◆ What the task requires:
Using the records below, write out the line with "الوقت، وأتمنى أن" and each line after it through the final one, exactly, and only those.
%%
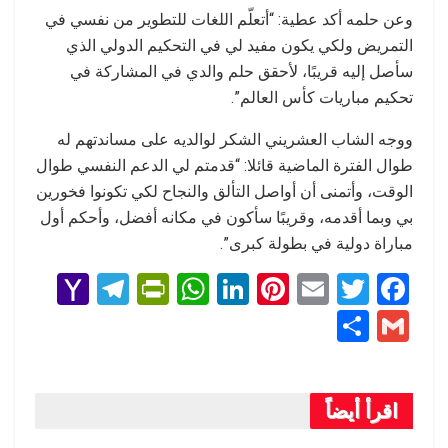
وعن حلمه أكد عطية: “أتعلّم اللغات للتطوير من نفسي في
التمريض ولكي يكون مفيد لي في التحكيم الدولي الذي
سأصل إليه قريبًا، لأحقق حلم والدي في المشاركة في
تحكيم مباريات كأس العالم”.
ووجه الشاب العشريني الشكر لوالديه على مساندتهم له
طوال الفترة الماضية قائلا: “قدمتم لي الدعم النفسي طوال
الوقت، وأتمنى أن أواصل التألق والنجاح لكي تكونوا فخورين
بي وبما أقدمه، وقريبًا سأكون في مكانه أفضل، وأحكم أول
مباراة دولية في بطولة كبرى”.
Y
T
Pr
W
Li
Pi
E
T
F
a
el
in
h
n
nt
m
wi
a
S
G
h
e
tF
at
ke
er
ail
tt
ce
h
m
o
gr
ri
s
dI
es
er
b
ar
ail
o
a
e
A
n
t
o
اقرأ أيضاً
e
%%
◆ Solution to the problem:
الوقت، وأتمنى أن أواصل التألق والنجاح لكي تكونوا فخورين
بي وبما أقدمه، وقريبًا سأكون في مكانه أفضل، وأحكم أول
مباراة دولية في بطولة كبرى”.
Y
T
Pr
W
Li
Pi
E
T
F
a
el
in
h
n
nt
m
wi
a
S
G
h
e
tF
at
ke
er
ail
tt
ce
h
m
o
gr
ri
s
dI
es
er
b
ar
ail
o
a
e
A
n
t
o
اقرأ أيضاً
e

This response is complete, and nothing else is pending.